Sabato si sono tenute manifestazioni in tutti gli Stati Uniti per chiedere maggiori controlli dopo la strage di Parkland
WASHINGTON - Le mani in alto "Never Again!" (Mai piu!) scritto sui palmi che puntano dritti al Campidoglio, sede del Congresso. È il grido di aiuto di un fiume di giovani disceso su Washington sabato per dire basta alla scia di sangue lasciata dalle armi in tutta l'America. E per mettere bene in chiaro che il futuro sono loro. Sono loro i prossimi elettori.
Il giorno di San Valentino a Parkland, in Florida, un 19enne apriva il fuoco in un liceo: 17 le vittime. I sopravvissuti di quella strage sono gli artefici della "Marcia per le nostre vite" e si sono riversati a Washington per guardare dritto in faccia la politica: "Politici rappresentateci o andate via!", ha scandito dal palco l'attivista Cameron Kasky.
Molti di loro voteranno nel 2018 e nel 2020. Ed è al futuro che punta questo movimento, nato dalle lacrime e diventato speranza: «Questo è il giorno in cui comincia un nuovo luminoso futuro per gli americani. E se credete che questo sia un buon giorno, aspettate di vedere cosa sarà domani!», ha detto ancora Kasky.

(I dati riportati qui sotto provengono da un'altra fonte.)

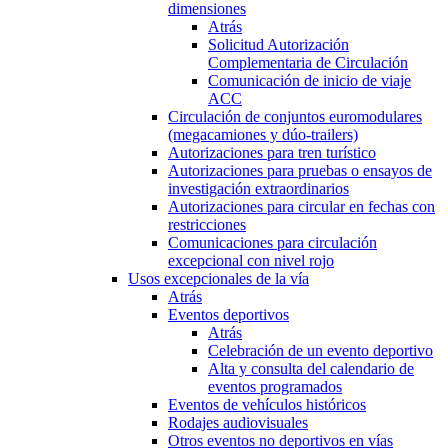
dimensiones
Atrás
Solicitud Autorización
Complementaria de Circulación
Comunicación de inicio de viaje
ACC
Circulación de conjuntos euromodulares
(megacamiones y dúo-trailers)
Autorizaciones para tren turístico
Autorizaciones para pruebas o ensayos de
investigación extraordinarios
Autorizaciones para circular en fechas con
restricciones
Comunicaciones para circulación
excepcional con nivel rojo
Usos excepcionales de la vía
Atrás
Eventos deportivos
Atrás
Celebración de un evento deportivo
Alta y consulta del calendario de
eventos programados
Eventos de vehículos históricos
Rodajes audiovisuales
Otros eventos no deportivos en vías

Il silenzio di Emma - Sul palco anche Emma Gonzalez, un'allieva di Parkland divenuta celebre per aver affrontato, fra le alte cose, la portavoce dell'associazione pro-armi NRA in un dibattitto TV. La giovane ha tenuto con il fiato sospeso la vasta folla rimanendo sul palco 6 minuti e 20 secondi, il tempo che è stato necessario all'assalitore della sua scuola per uccidere 17 suoi compagni e compagne.
Emma li ha dapprima ricordati per nome parlando per poco meno di 2 minuti e citando le cose che quegli amici perduti non avrebbero mai più potuto fare. Poi, è stata in silenzio per i restanti 4'20", con le lacrime che le rigavano il viso. Il pubblico, fatto salvo qualche incitamento, ha accompagnato sospeso il suo silenzio. Il silenzio di coloro che non ci sono più.
Piene le piazze - Piene le piazze in tutto il Paese: New York City, Boston, Chicago, Houston, Minneapolis, Atlanta, Denver, Seattle, Los Angeles. Centinaia di migliaia. Oltre 20'000 anche a Parkland.
Ma anche a livello internazionale ci sono state manifestazioni anaolghe, come a Ginevra, Roma, Milano e Firenze, oltre che a Londra, Parigi, Madrid, Tokyo, Sydney.
Tra i ragazzi ci sono anche i vip: George Clooney con la moglie Amal a Washington: «Mi avete reso nuovamente orgoglioso del mio Paese», ha scritto l'attore in una lettera agli studenti del liceo di Parkland. Paul McCartney a New York ricorda John Lennon: «Uno dei miei migliori amici è stato ucciso da un'arma proprio qui vicino».
Il presidente Donald Trump passa il weekend nella sua residenza di Mar-a-Lago, in Florida, ma la Casa Bianca ha elogiato «i numerosi giovani americani coraggiosi che stanno esercitando oggi (ieri, ndr) i diritti garantiti loro dal primo emendamento. Tenere al sicuro i nostri bambini è la massima priorità del presidente», ha riferito la portavoce Lindsay Walters.
Venerdì il dipartimento di Giustizia ha annunciato la normativa che vieta i dispositivi per trasformare pistole e fucili in armi automatiche. Troppo poco secondo alcuni: il dibattito sulle armi infuocatosi all'indomani della sparatoria a Parkland, si è di fatto arenato sull'uscio del Congresso, tranne poche eccezioni come la Florida che ha portato da 18 a 21 anni l'età minima per l'acquisto di armi, sfidando così la posizione della potente lobby americana National Rifle Association (NRA).
«Noi siamo la generazione del cambiamento», dice Ann, 18 anni, arrivata a Washington dalla Pennsylvania: «Sono già registrata per votare», dice orgogliosa. «Quello che vedo? È la volta buona, le cose possono cambiare. Questi sono i ragazzi che voteranno presto», osserva Martha Saccocio, mamma di studenti. Jaen Faggetti-Phaen insegna da decenni, arriva dal Missouri, ma lei di proteste così ne ha viste tante: «Dovevo esserci», dice. Ma sul cambiamento, immediato non è così convinta. Rylynn, neanche 14 anni, viene dalla Virginia e insiste: «Cambierà. Questa volta siamo noi ragazzi a chiederlo. E cambierà».